INFORMATION SUPPLIED section start

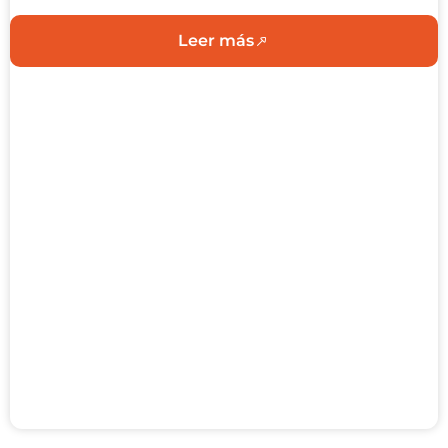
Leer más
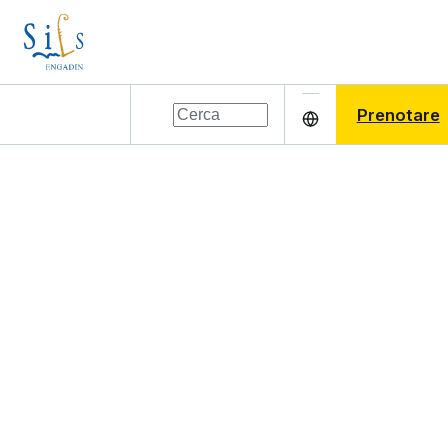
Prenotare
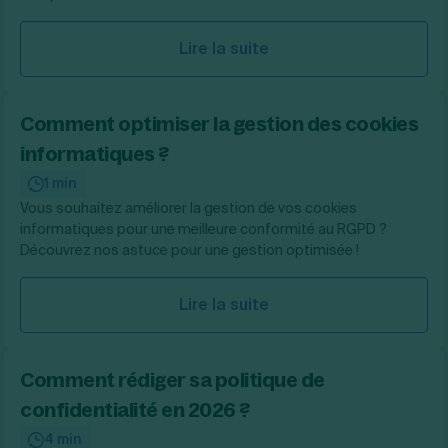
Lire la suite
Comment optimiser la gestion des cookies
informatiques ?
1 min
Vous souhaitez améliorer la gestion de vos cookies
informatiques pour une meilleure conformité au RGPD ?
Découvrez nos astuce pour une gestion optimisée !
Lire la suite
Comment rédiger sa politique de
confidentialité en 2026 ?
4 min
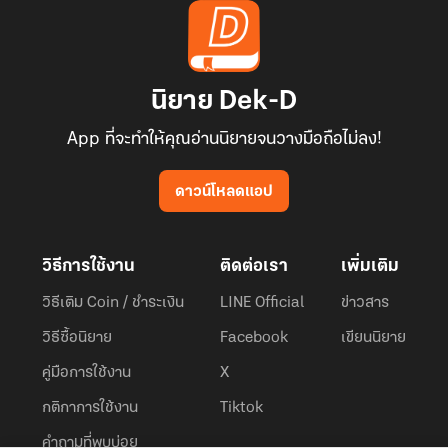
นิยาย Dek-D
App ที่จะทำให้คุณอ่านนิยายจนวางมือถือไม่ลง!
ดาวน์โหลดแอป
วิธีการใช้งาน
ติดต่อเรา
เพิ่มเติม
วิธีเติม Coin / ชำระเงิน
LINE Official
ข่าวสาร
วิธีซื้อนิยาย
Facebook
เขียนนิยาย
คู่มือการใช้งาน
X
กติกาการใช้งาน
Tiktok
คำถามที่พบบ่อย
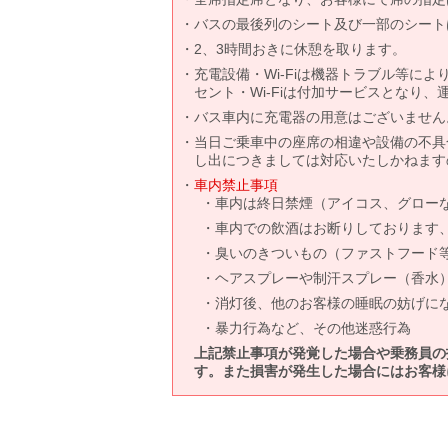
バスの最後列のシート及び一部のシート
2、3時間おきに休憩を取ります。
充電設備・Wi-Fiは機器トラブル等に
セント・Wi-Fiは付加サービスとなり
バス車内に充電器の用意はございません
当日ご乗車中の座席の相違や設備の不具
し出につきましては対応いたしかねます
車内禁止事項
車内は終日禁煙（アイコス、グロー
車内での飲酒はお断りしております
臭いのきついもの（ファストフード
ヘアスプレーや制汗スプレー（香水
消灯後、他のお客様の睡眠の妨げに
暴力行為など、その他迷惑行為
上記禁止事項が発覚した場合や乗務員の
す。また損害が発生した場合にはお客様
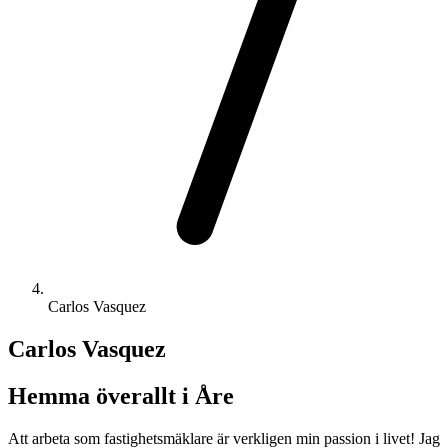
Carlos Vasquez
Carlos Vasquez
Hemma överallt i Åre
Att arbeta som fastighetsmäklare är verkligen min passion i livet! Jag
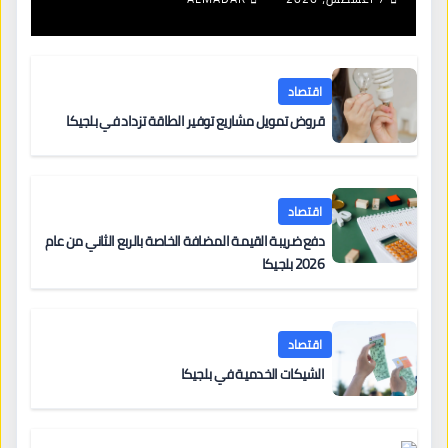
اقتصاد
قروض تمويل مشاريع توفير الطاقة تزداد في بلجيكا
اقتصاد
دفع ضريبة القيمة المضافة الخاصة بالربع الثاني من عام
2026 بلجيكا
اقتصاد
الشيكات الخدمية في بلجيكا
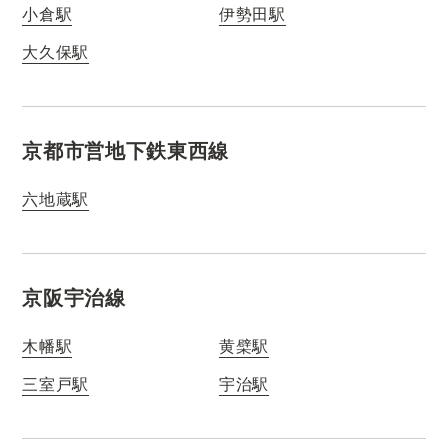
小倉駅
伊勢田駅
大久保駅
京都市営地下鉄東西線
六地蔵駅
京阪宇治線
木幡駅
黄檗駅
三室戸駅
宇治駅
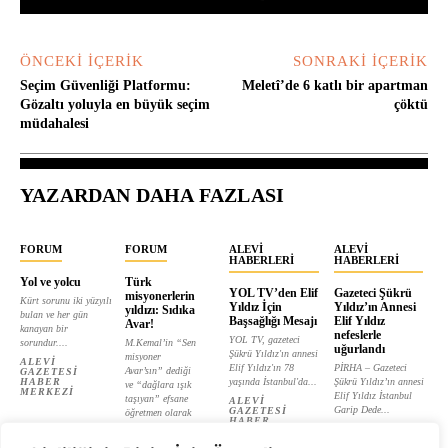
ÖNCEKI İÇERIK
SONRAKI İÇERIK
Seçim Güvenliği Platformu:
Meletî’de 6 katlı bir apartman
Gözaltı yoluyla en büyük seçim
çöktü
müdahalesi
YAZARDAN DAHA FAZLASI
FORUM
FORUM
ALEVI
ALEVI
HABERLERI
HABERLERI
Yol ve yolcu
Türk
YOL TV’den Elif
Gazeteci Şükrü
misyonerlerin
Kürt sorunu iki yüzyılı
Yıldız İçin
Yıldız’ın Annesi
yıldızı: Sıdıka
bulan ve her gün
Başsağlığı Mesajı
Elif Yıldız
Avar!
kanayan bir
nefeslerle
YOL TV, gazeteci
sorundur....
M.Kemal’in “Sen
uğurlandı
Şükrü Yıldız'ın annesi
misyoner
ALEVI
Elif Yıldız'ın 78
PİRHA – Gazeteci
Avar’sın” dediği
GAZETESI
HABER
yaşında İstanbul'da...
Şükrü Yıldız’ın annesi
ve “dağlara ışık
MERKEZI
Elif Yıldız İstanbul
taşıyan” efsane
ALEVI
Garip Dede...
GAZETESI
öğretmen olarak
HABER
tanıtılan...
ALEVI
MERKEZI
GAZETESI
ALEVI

INFORMATION SUPPLIED section end
INFORMATION SUPPLIED section start

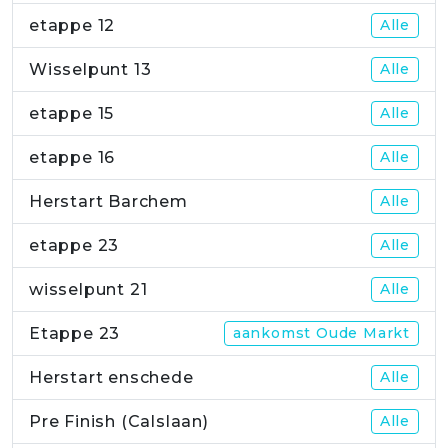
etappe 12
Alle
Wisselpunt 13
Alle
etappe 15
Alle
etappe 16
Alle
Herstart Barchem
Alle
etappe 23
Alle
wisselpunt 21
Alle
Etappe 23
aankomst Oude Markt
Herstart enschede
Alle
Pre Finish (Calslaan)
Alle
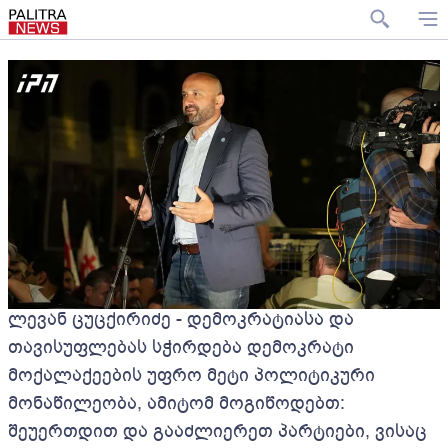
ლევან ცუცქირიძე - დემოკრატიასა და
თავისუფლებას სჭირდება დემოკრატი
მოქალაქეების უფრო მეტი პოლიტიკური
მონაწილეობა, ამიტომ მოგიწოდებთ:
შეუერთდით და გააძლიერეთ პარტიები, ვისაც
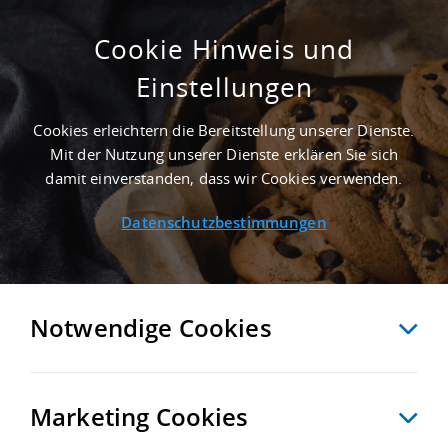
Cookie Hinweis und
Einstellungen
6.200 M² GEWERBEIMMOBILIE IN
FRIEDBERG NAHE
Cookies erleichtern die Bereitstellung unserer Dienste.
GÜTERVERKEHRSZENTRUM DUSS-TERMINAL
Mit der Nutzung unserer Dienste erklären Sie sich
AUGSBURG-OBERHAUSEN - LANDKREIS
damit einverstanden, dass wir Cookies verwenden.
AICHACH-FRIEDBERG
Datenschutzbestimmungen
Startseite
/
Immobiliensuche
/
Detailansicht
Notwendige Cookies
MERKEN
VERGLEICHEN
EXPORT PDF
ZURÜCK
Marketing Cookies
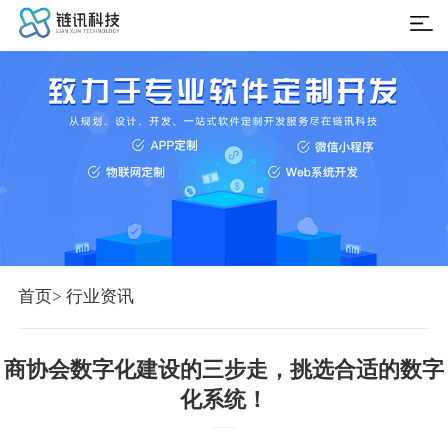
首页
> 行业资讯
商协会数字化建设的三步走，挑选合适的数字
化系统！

INFORMATION SUPPLIED section end

WORK REQUIRED: Show every line of the data that includes the string "Herstart".

EXPECTED ANSWER:
Herstart Barchem
Herstart enschede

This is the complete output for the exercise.